**Work order:**
The required answer is a copy of each line in the entries below that includes "комплексе".

**Transcribed page contents:**

******

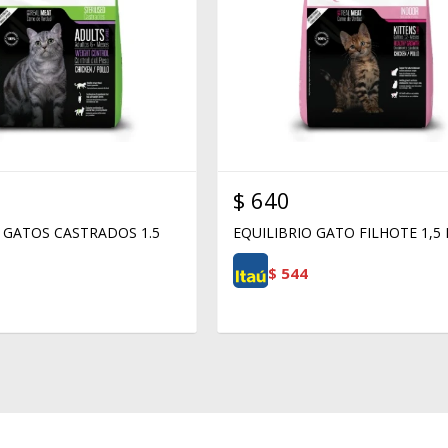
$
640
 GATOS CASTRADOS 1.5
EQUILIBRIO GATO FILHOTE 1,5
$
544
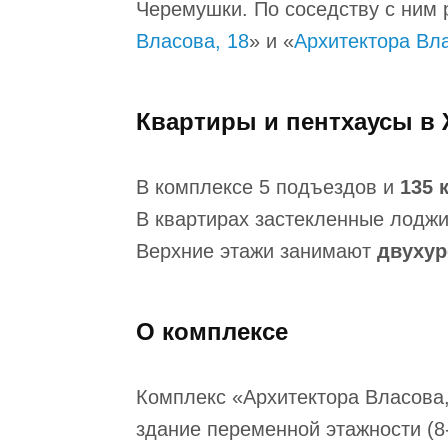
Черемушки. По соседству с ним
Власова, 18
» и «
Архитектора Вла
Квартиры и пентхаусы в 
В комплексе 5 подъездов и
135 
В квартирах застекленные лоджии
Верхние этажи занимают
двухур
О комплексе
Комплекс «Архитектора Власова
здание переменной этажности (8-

******

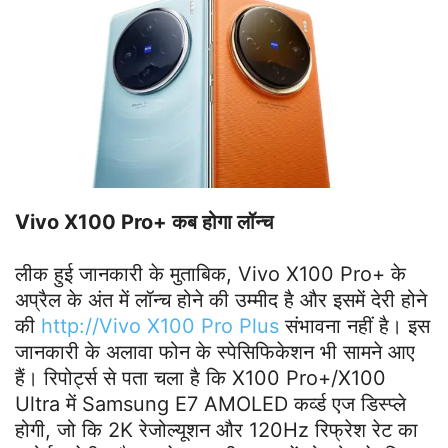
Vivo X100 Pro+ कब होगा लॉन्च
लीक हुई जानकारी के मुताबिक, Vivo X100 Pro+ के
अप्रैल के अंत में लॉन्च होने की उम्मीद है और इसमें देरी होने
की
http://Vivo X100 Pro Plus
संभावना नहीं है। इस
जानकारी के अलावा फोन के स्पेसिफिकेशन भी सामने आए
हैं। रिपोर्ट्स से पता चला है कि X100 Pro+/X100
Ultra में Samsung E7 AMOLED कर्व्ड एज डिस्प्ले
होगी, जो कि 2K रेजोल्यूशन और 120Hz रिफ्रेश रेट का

******

**Written answer:**
В комплексе 5 подъездов и
О комплексе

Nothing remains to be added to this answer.